>>>

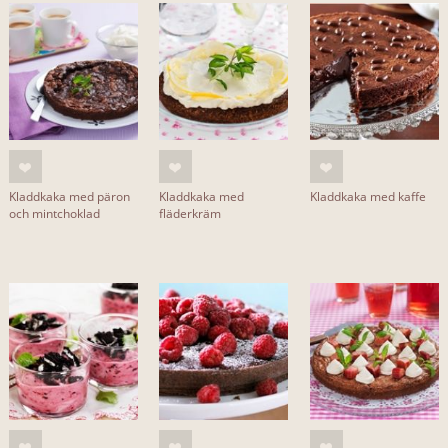
Kladdkaka med päron
Kladdkaka med
Kladdkaka med kaffe
och mintchoklad
fläderkräm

<<<

Problem to work on: Counting every line of the records above that has the word "Kladdkaka", state the total and give nothing besides it.

Solution: 3